Walt Disney Co. and 21st Century Fox Inc. shareholders on Friday overwhelmingly approved Disney’s proposed $71.3-billion takeover of much of Rupert Murdoch’s 21st Century Fox — a milestone in a merger that is expected to dramatically reshape the entertainment industry.
The deal’s contours began to form nearly a year ago over wine between Disney Chief Executive Bob Iger and Murdoch at the Fox executive chairman’s Moraga vineyard above Bel-Air. Friday’s vote was more official: The two companies held separate shareholder meetings concurrently in the same Hilton hotel a couple of blocks from Fox’s headquarters in midtown Manhattan.
Neither Murdoch nor Iger were in attendance. The meetings, which took less than 12 minutes, were conducted by the company’s general counsels and other members of senior staff.
Fox general counsel Gerson A. Zweifach first announced that its five proposals had been approved by proxies of “a majority vote,” including the merger agreement. A few minutes later, at the Disney meeting, Disney general counsel Alan Braverman announced that Disney’s sole measure — to issue additional shares to buy Fox — also had been approved by shareholders. Braverman then adjourned the meeting.

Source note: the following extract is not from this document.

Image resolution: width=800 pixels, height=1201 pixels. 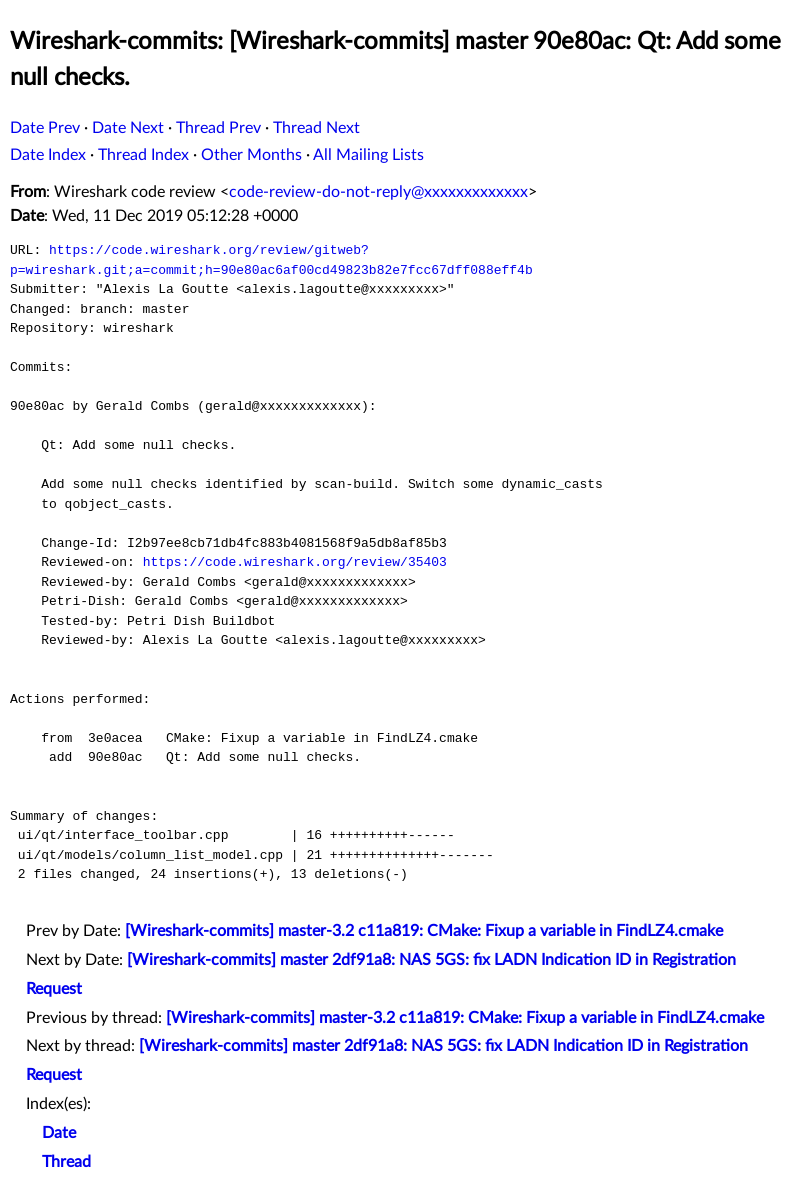 What do you see at coordinates (378, 192) in the screenshot?
I see `code-review-do-not-reply@xxxxxxxxxxxxx` at bounding box center [378, 192].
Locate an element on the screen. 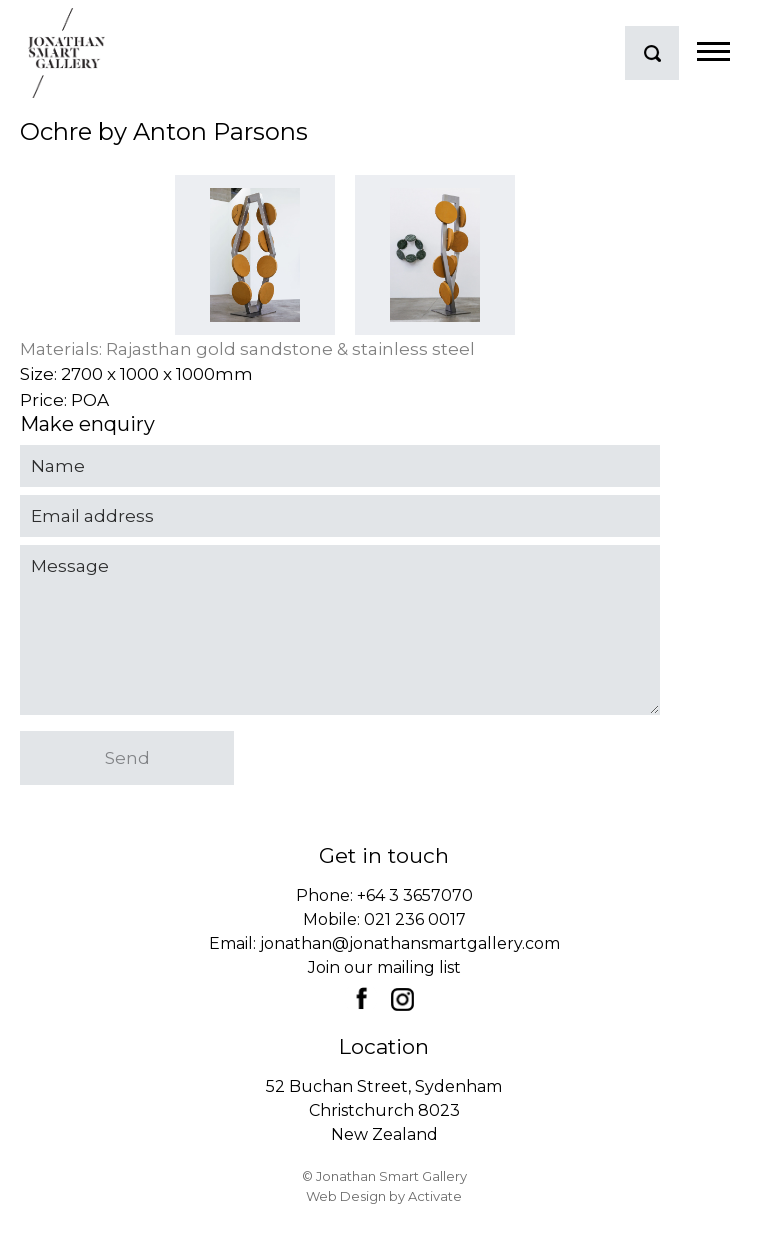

The lightning-quick approval caps Murdoch’s surprise decision to sell the company he spent decades building. Hollywood was stunned last fall when news of the talks between Disney and Fox first surfaced. In December, Murdoch accepted Disney’s initial $52-billion bid for Fox’s television and movie studio, cable television channels FX and National Geographic, a stake in streaming service Hulu, television operations in India and Fox’s 39% stake in London-based pay-TV company Sky.

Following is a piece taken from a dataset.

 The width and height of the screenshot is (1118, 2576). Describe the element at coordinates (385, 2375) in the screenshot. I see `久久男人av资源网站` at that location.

“The way the entertainment and media world is going, scale — and global scale — is increasingly important as these companies face competition that is coming from Facebook and Google,” said Jim Nail, principal analyst at the advisory firm Forrester Research. “All these guys are playing catch-up, and Bob Iger has made a canny purchase.”

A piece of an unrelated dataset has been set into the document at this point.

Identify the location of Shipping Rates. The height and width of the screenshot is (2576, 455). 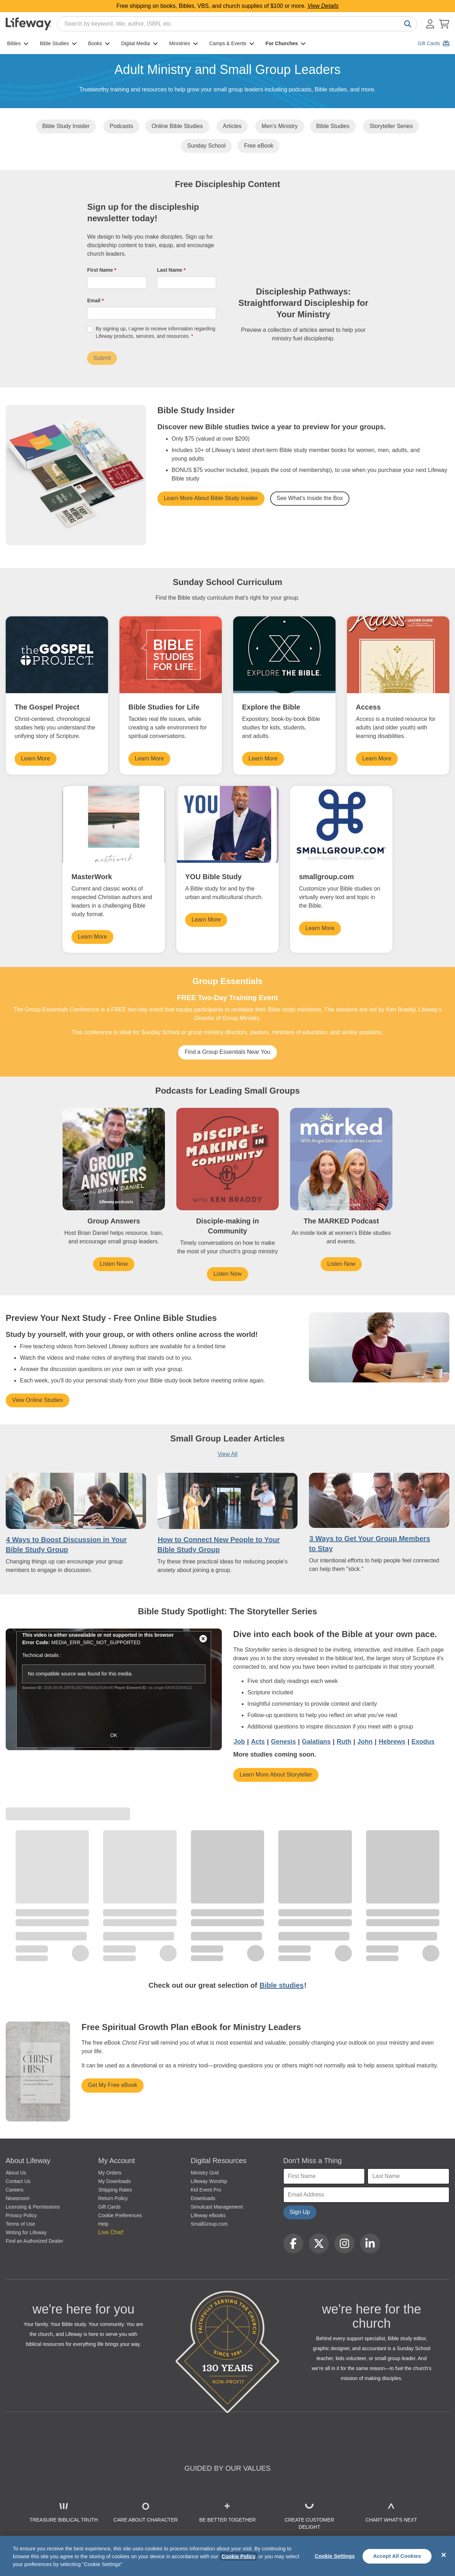 (115, 2190).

Murdoch has Comcast Chairman and Chief Executive Brian Roberts to thank for a more lucrative price. In early June, Comcast made its own $65-billion offer for the same Fox assets, which forced Iger to pony up $19 billion more than Disney’s initial bid to claim the prize.
“Combining the 21st Century Fox businesses with Disney and establishing new ‘Fox’ will unlock significant value for our shareholders,” Murdoch, Fox’s executive chairman, said in a statement. “We are grateful to our shareholders for approving this transaction. I want to thank all of our executives and colleagues for their enormous contributions in building 21st Century Fox over the past decades.”
Disney said it expects to pay a total of about $35 billion in cash and issue approximately 343 million new Disney shares to Fox shareholders, who will own as much as 20% of Disney. Fox stockholders may elect to receive $38 per share in either cash or shares of Disney.
The Murdoch family, which holds 17% of Fox’s outstanding shares, could come away with Disney stock valued at more than $12 billion, making the family a major shareholder in Disney.
By adding Fox’s deep library of TV shows and movies, along with franchises such as “Avatar,” “Planet of the Apes” and Marvel Entertainment’s “Deadpool,” Disney would have a trove of popular content to use in a new streaming service the Burbank entertainment giant intends to launch next year. Disney also would gain majority control of Hulu, which Iger has said will be used for more adult fare.
“Putting the Fox library together with Disney’s will form a library that will be the envy of everyone,” Nail said. “The Fox library will help broaden the appeal.”
The sale isn’t expected to be finalized until next year. Although the transaction already has received the blessing of President Trump’s Justice Department, the two companies still must obtain regulatory approvals from governments around the globe. Disney also has agreed to divest Fox’s 22 regional sports networks, including Prime Ticket and Fox Sports West in Los Angeles.
Disney has arranged $34 billion in financing to help pay for the new assets.
“We’re incredibly pleased that shareholders of both companies have granted approval for us to move forward, and are confident in our ability to create significant long-term value through this acquisition of Fox’s premier assets,” Iger said in a statement. “We remain grateful to Rupert Murdoch and to the rest of the 21st Century Fox board for entrusting us with the future of these extraordinary businesses.”.
Murdoch, 87, and his family won’t be exiting media, however. The family intends to hold onto several Fox assets, including Fox News Channel, Fox Business Network, two national sports networks, television stations and the Fox broadcast network. Those properties will form a new company.
In addition, the Murdochs also have a controlling stake in the publishing company News Corp., which owns the Wall Street Journal, Times of London, newspapers in Australia and the HarperCollins book publishing house.
Fox shares slipped 23 cents, or half a percent, to close at $45.15 on Friday. Fox shares are up 80% since news of the talks with Disney became public in late October. Disney shares closed down 89 cents, or less than a percent, to $112.62.
1:20 p.m.: This article was updated with statements from Fox Executive Chairman Rupert Murdoch, Disney CEO Bob Iger and analyst commentary.